Kiprowski stood with his hands clasped behind his back, cadet-style.
‘Back in Amrah. I heard you rode alone up Jalla Road?’
Kiprowski smiled and shook his head. ‘I got a ride at the last minute.’
‘But you were going to do it?’
Kiprowski said he didn’t know. He guessed so. Maybe. ‘Seemed as safe as anything else.’
* * *
Rem had no idea who he was speaking with and the temperamental connection didn’t help, neither did an audience. Throughout the discussion he was faced with idiot grins from Chimeno and Clark, teamed up as some redneck glee-club in matching blue T-shirts. (Chimeno: ‘Lock and Load’, with an arrow pointing to his crotch, and Clark: ‘Why Does This Keep Happening?’ The T-shirts had arrived that morning in a care package from Watts’ brother.)
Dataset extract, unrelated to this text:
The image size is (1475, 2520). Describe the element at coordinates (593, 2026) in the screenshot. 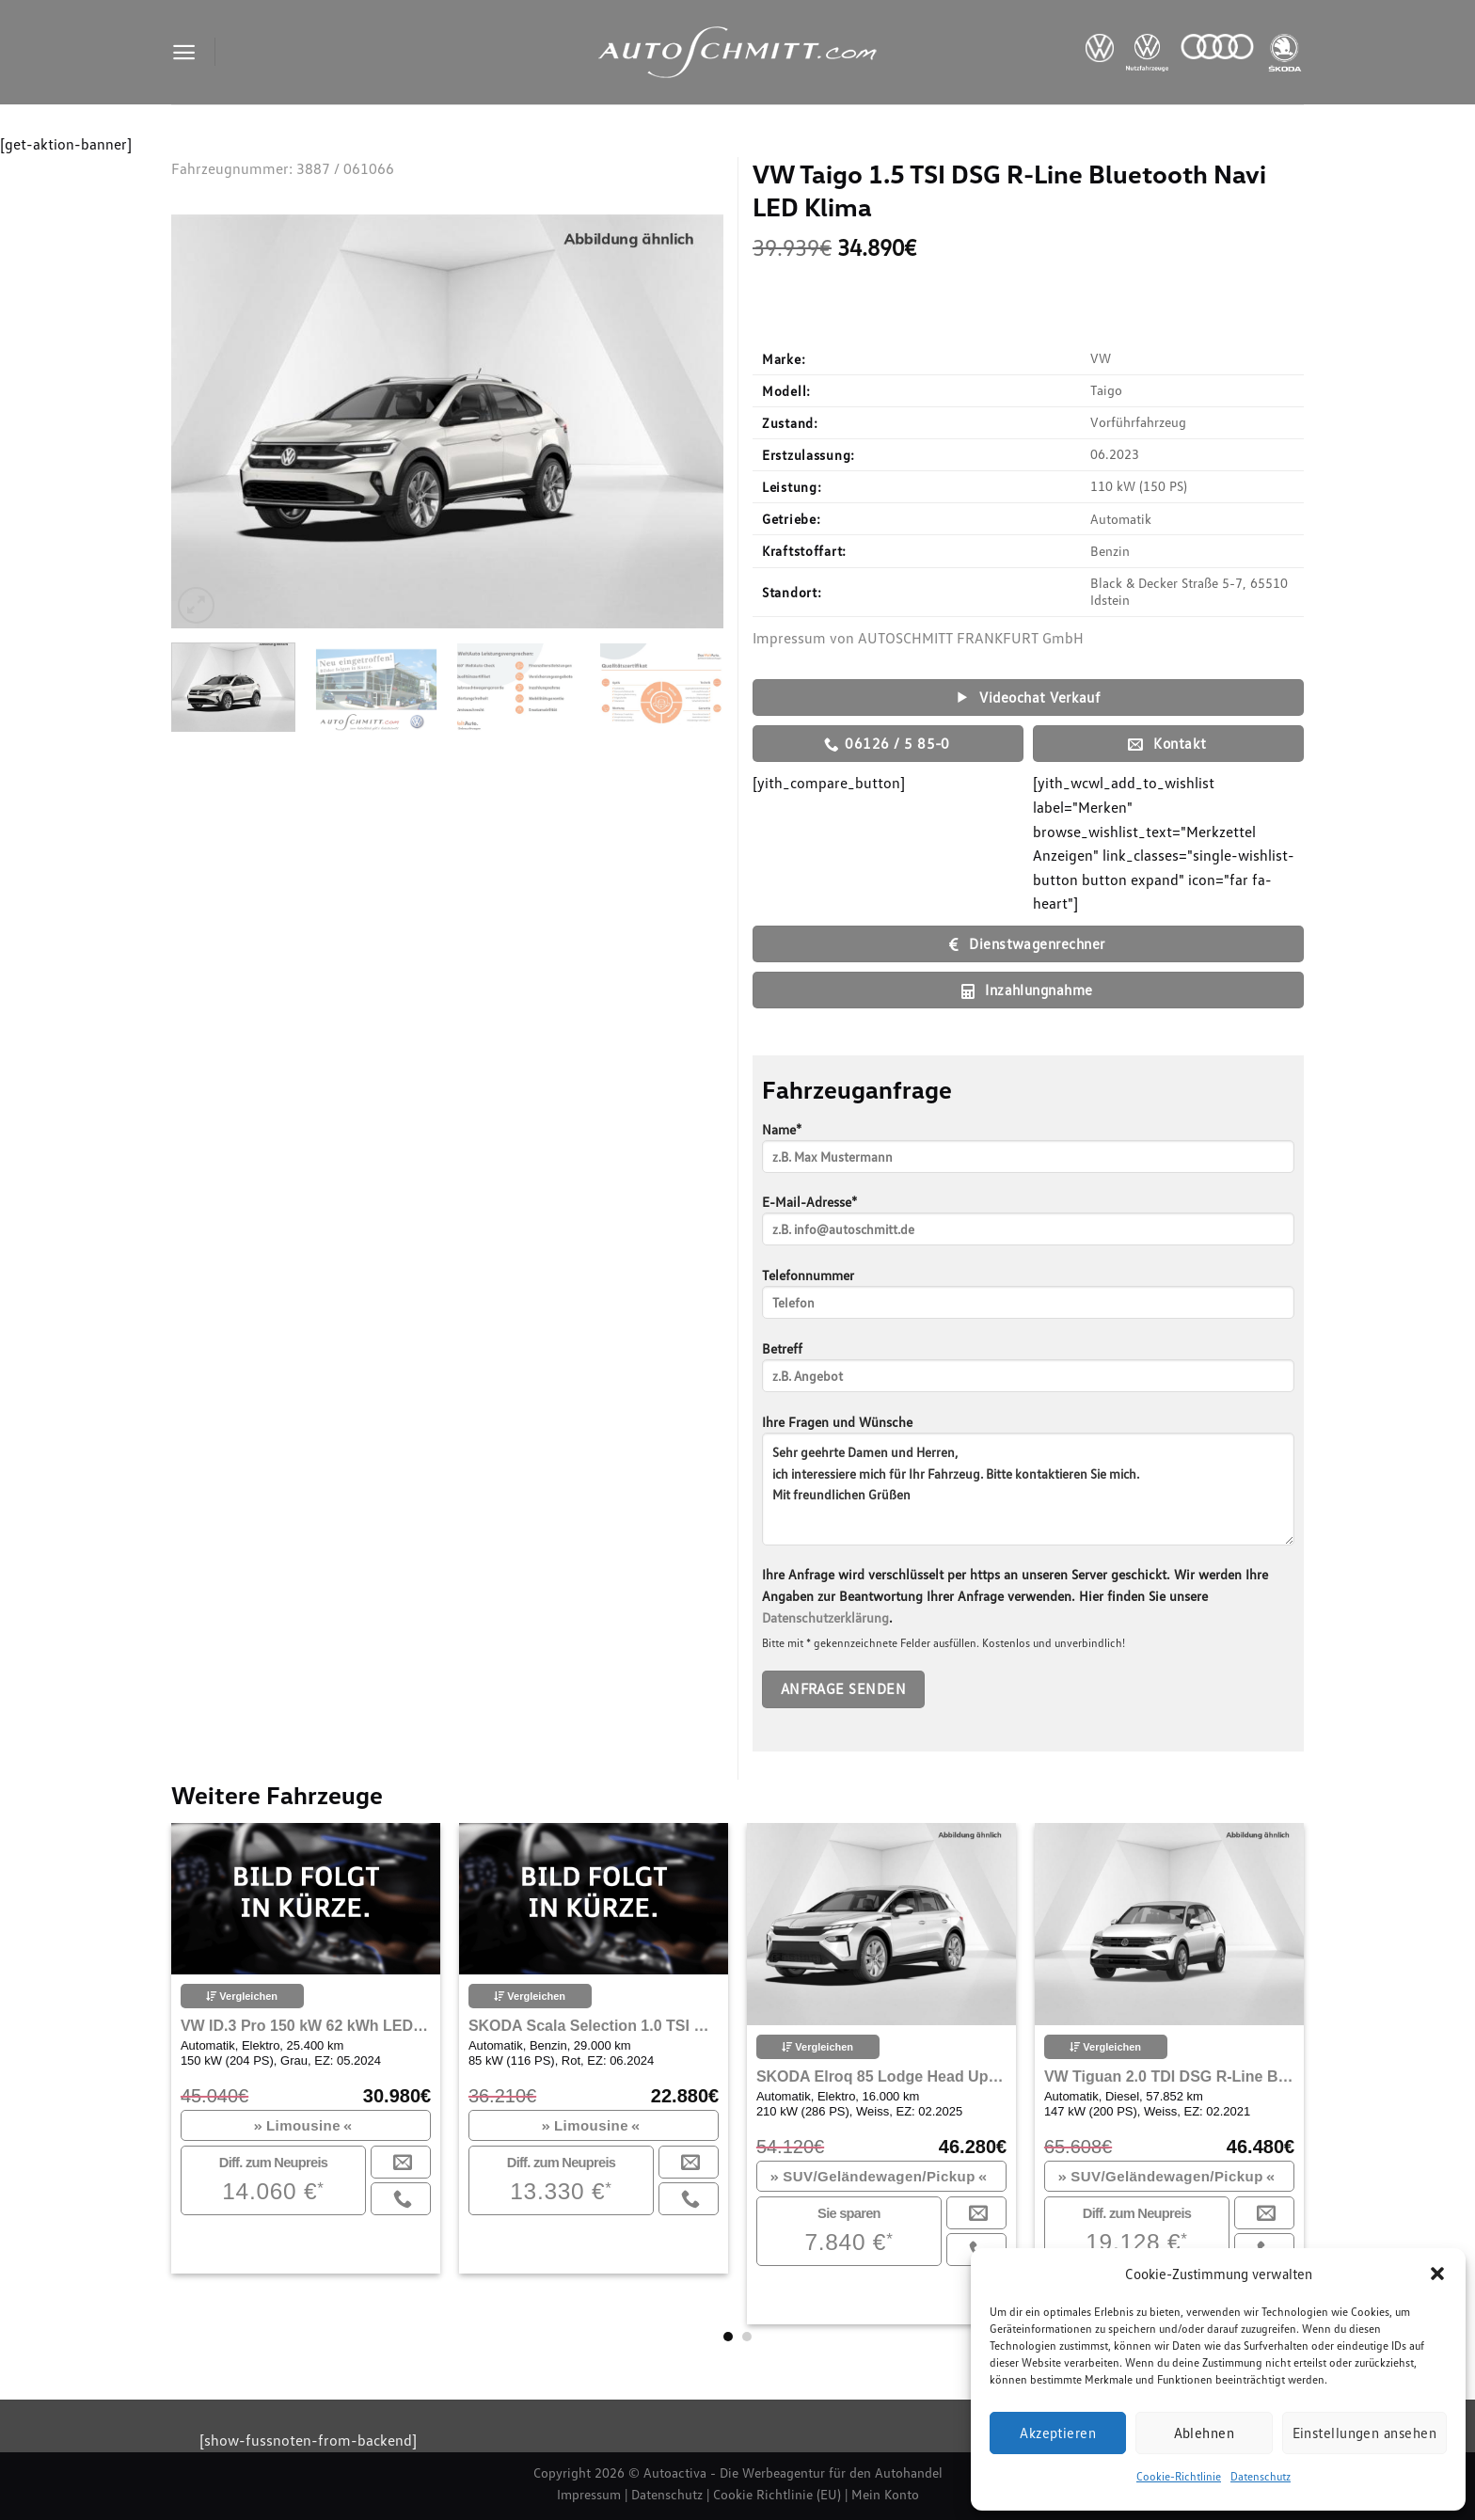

Halfway through the conversation Rem held his hand over the mouthpiece and asked Chimeno and Clark if they could do him a favour. Keen to please, Chimeno leaned forward.
‘Get Santo and find out who Paul Howell is. See if he’s heard of this Markland.’
The two men left and he returned to the conversation. He asked the man his name: Markland. Tom Markland, secretary for Paul Howell — offered as if he should know.
The problem, Markland insisted, was that they couldn’t transport explosives, not in the quantity Rem needed, not by road. Even if he could — just supposing — under the current directive non-combatants weren’t authorized to handle munitions of any kind.
This, Rem pointed out, was madness. The burn pits had been running long before his arrival and they had managed to start fires, with explosives, with fuel, without trouble.
Markland’s voice sank, as if explaining a very easy point to a very simple person. ‘Because the convoys have military escort. They bring their munitions with them. They set the fires by themselves. It’s their business to start the fires. Not yours.’